This paper aims to talk about the act of challenging the prevailing ideas, myths, etc. which is necessary to discuss  in modern days.

What is dissent?


Oxford defines it as arguments and disagreement, especially , in a political party, etc. Dissent refers to the act of disagreeing or challenging the prevailing ideas, beliefs, or decisions of a group or society. It is the expression of a minority opinion or a different point of view, and it is an essential component of a healthy and functioning democracy. Dissent allows new ideas and perspectives to be heard and considered, and it helps to prevent the dominance of a single group or ideology. Many democratic constitutions and international human rights treaties protect the right to dissent. However, in some cases, conflict can be met with resistance or repression, particularly if it threatens those in power or challenges established norms and values. Despite this, clash remains an essential means of promoting progress and change, and it should be respected and protected in any society that values freedom of expression and democracy.


Dissent is a right and a responsibility, particularly for those who believe that the status quo is unjust or that current policies are misguided. Dissent can take many forms, such as peaceful protests, petitions, public speeches, and written statements, among others. When individuals engage in dissenting behavior, they are sending a message to those in power and to society at large that they believe that change is necessary. This helps to create a public discourse and fosters debate, which in turn can lead to reforms and positive change.

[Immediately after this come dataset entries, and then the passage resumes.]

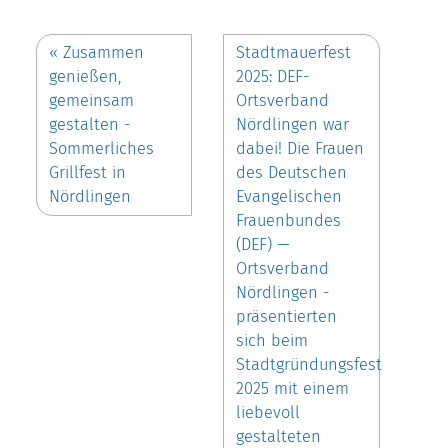
«
Zusammen
Stadtmauerfest
genießen,
2025: DEF-
gemeinsam
Ortsverband
gestalten -
Nördlingen war
Sommerliches
dabei! Die Frauen
Grillfest in
des Deutschen
Nördlingen
Evangelischen
Frauenbundes
(DEF) —
Ortsverband
Nördlingen -
präsentierten
sich beim
Stadtgründungsfest
2025 mit einem
liebevoll
gestalteten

“In a room where people unanimously maintain a conspiracy of silence, one word of truth sounds like a pistol shot.”

Czesław Miłos

Conflict can, however, result from dissent, primarily when it contradicts sincerely held ideas or ideals. Dissenters must maintain a courteous and non-violent demeanor since aggressiveness and violence can injure innocent people and discredit their cause. Furthermore, individuals in positions of authority must listen to opposing viewpoints and engage in debate rather than repressing or censoring them. A more inclusive and democratic society may result from this.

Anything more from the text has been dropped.